About this task — Count every line in the following entries where the word "pens" appears. Give the count alone.

Records for this exercise —
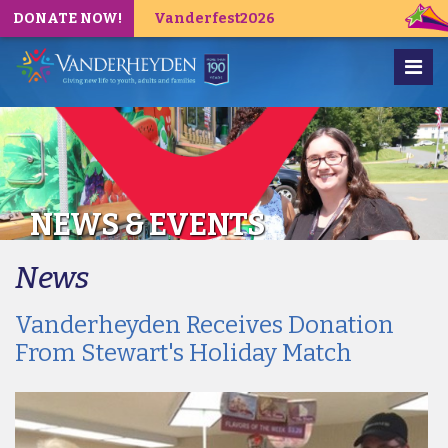
DONATE NOW!
Vanderfest2026
NEWS & EVENTS
News
Vanderheyden Receives Donation
From Stewart's Holiday Match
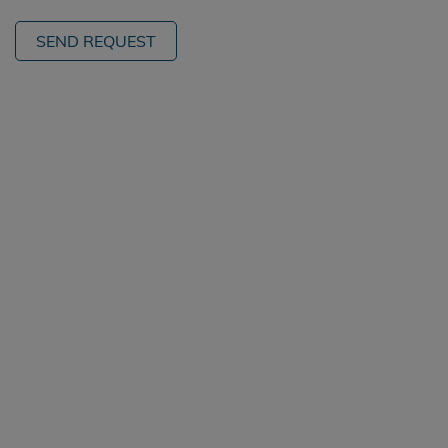
SEND REQUEST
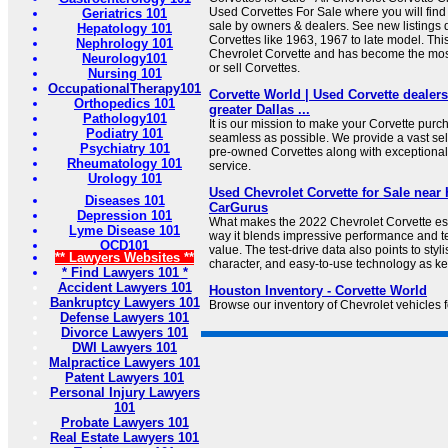
Used Corvettes For Sale where you will find
Geriatrics 101
sale by owners & dealers. See new listings d
Hepatology 101
Corvettes like 1963, 1967 to late model. This
Nephrology 101
Chevrolet Corvette and has become the mos
Neurology101
or sell Corvettes.
Nursing 101
OccupationalTherapy101
Corvette World | Used Corvette dealers
Orthopedics 101
greater Dallas ...
Pathology101
It is our mission to make your Corvette pur
Podiatry 101
seamless as possible. We provide a vast sel
Psychiatry 101
pre-owned Corvettes along with exceptional
Rheumatology 101
service.
Urology 101
Used Chevrolet Corvette for Sale near
Diseases 101
CarGurus
Depression 101
What makes the 2022 Chevrolet Corvette esp
Lyme Disease 101
way it blends impressive performance and t
OCD101
value. The test-drive data also points to styl
** Lawyers Websites **
character, and easy-to-use technology as ke
* Find Lawyers 101 *
Accident Lawyers 101
Houston Inventory - Corvette World
Bankruptcy Lawyers 101
Browse our inventory of Chevrolet vehicles f
Defense Lawyers 101
Divorce Lawyers 101
DWI Lawyers 101
Malpractice Lawyers 101
Patent Lawyers 101
Personal Injury Lawyers
101
Probate Lawyers 101
Real Estate Lawyers 101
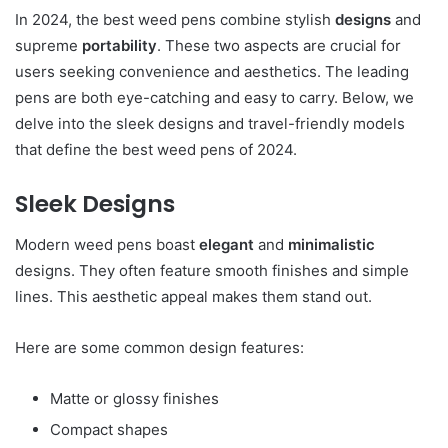
In 2024, the best weed pens combine stylish
designs
and
supreme
portability
. These two aspects are crucial for
users seeking convenience and aesthetics. The leading
pens are both eye-catching and easy to carry. Below, we
delve into the sleek designs and travel-friendly models
that define the best weed pens of 2024.
Sleek Designs
Modern weed pens boast
elegant
and
minimalistic
designs. They often feature smooth finishes and simple
lines. This aesthetic appeal makes them stand out.
Here are some common design features:
Matte or glossy finishes
Compact shapes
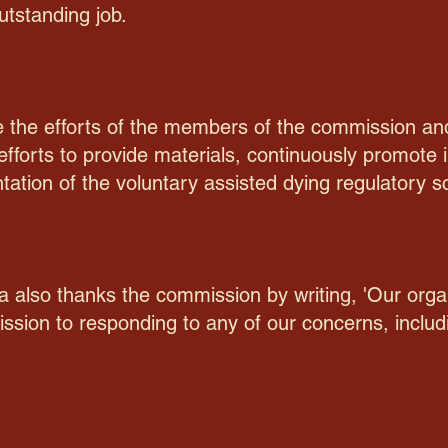
utstanding job.
ge the efforts of the members of the commission a
efforts to provide materials, continuously promot
tation of the voluntary assisted dying regulatory 
a also thanks the commission by writing, 'Our orga
sion to responding to any of our concerns, includi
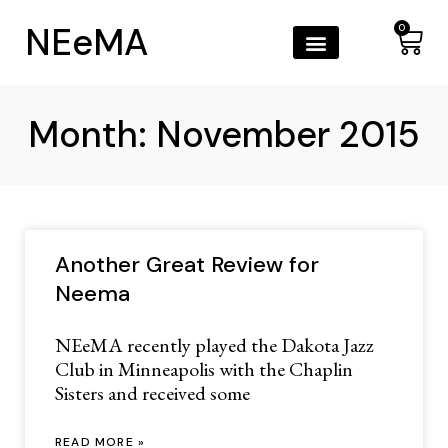
NEeMA
0
Month: November 2015
Another Great Review for
Neema
NEeMA recently played the Dakota Jazz
Club in Minneapolis with the Chaplin
Sisters and received some
READ MORE »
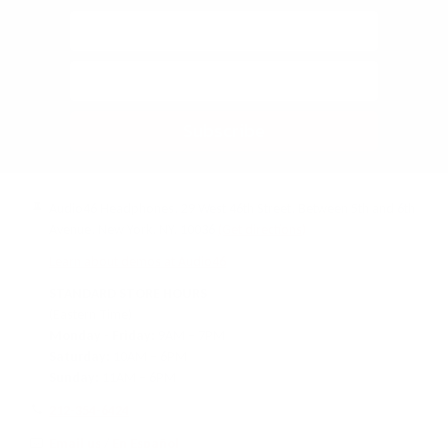
Subscribe
Audio46 Headphones, 29 West 46th Street, Between 5th and 6th
Avenue, New York, NY, 10036
(Get directions)
Learn about demos at Audio46
STANDARD STORE HOURS
(Eastern Time)
Monday - Friday:
9AM – 7PM
Saturday:
10AM – 6PM
Sunday:
11AM – 6PM
212-354-6424
Email us
/
En Español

Solution to this task — 4